Zn²⁺-mediated mitochondrial fragmentation in ATP13A2^−/− hONs cells. hONs cells were treated with either ZnCl₂ alone or ZnCl₂ with IBMX and assessed for mitochondrial interconnectivity, ATP production rate and cell viability. (A) Cells were immunologically stained for Grp75 (green), a mitochondrial matrix protein and the nuclei were stained with 4',6-diamidino-2-phenylindole (blue). Mitochondrial form factor was calculated to determine the degree of mitochondrial interconnectivity (see Materials and Methods). Representative confocal images are presented for the control (upper panels) and ATP13A2^−/− cells (bottom panels) that were treated as indicated. Scale bar = 20 µm. (B) The mitochondrial form factor was found to be comparable between the control (white bar) and ATP13A2^−/− (grey bar) cells in the vehicle control groups, while CCCP treatment reduced the mitochondrial form factor significantly in both cell lines, indicating mitochondrial fragmentation (n = 65, 15–18 cells per coverslip from four coverslips in two independent experiments). Conversely, ZnCl₂ treatment decreased the mitochondrial form factor in ATP13A2^−/− cells, while there was only mild reduction detected in the control. Promotion of mitochondrial fusion using IBMX treatment, prevented ZnCl₂-mediated mitochondrial fragmentation in ATP13A2^−/− cells and further increased mitochondrial interconnectivity in the control. (C) ZnCl₂ (100 µm) treatment caused a significant reduction in ATP production rate in both the cell lines, although to a greater extent in ATP13A2^−/− cells (grey bars) compared with the control (white bars). IBMX co-treatment significantly blocked the Zn²⁺-mediated reduction in the ATP production rate in ATP13A2^−/− cells. (D) The viability of ATP13A2^−/− cells was significantly reduced upon exposure to ZnCl₂ (112.5 µm), while no difference was observed in the control. Further to this, co-treatment with IBMX (100 µm) blocked Zn²⁺-mediated cytotoxicity in ATP13A2^−/− cells. Values in the graphs are represented as mean ± SD. CCCP, carbonyl cyanide 3-chlorophenylhydrazone; IBMX, 3-isobutyl-1-methylxanthine. ##P < 0.01 by Mann–Whitney U test and *P < 0.05 and **P < 0.01 by Kruskal–Wallis one-way ANOVA followed by post hoc Tukey's HSD multiple comparison test.

Figure 8.

Schematic model of zinc dyshomeostasis and abnormal energy metabolism in ATP13A2 deficiency. Loss of ATP13A2 (green ellipse) results in a limited cellular buffering capacity for cytosolic Zn²⁺ due to the impairment in sequestration of Zn²⁺ (black circle) into LC3 (red circle) positive vesicles (single and double membraned organelles) associated with the ALP. The ensuing zinc dyshomeostasis results in mitochondrial dysfunction (lower ΔΨ_m and ATP levels).

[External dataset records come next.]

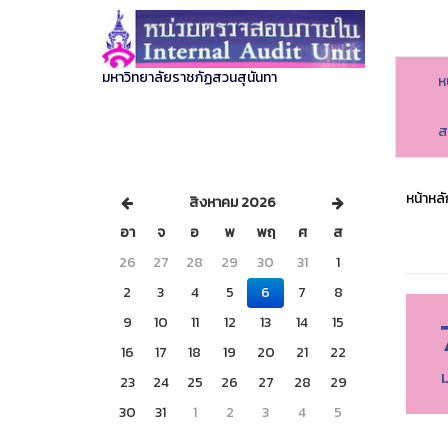
มหาวิทยาลัยราชภัฏสวนสุนันทา
ห
ส
หน้าหลั
สิงหาคม 2026
อา
จ
อ
พ
พฤ
ศ
ส
26
27
28
29
30
31
1
2
3
4
5
6
7
8
9
10
11
12
13
14
15
16
17
18
19
20
21
22
ม
23
24
25
26
27
28
29
30
31
1
2
3
4
5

When the [Zn²⁺]_i is elevated, cytosolic Zn²⁺ levels also increase due to inefficient sequestration by LC3-positive vesicles in the setting of ATP13A2 deficiency and instead induce the accumulation of Zn²⁺ in mitochondria, which increases ROS production. An elevated level of ROS in turn causes mitochondrial damage, worsening mitochondrial dysfunction that subsequently leads to reduced energy production, fragmentation of the mitochondrial network and cellular degeneration due to ATP depletion.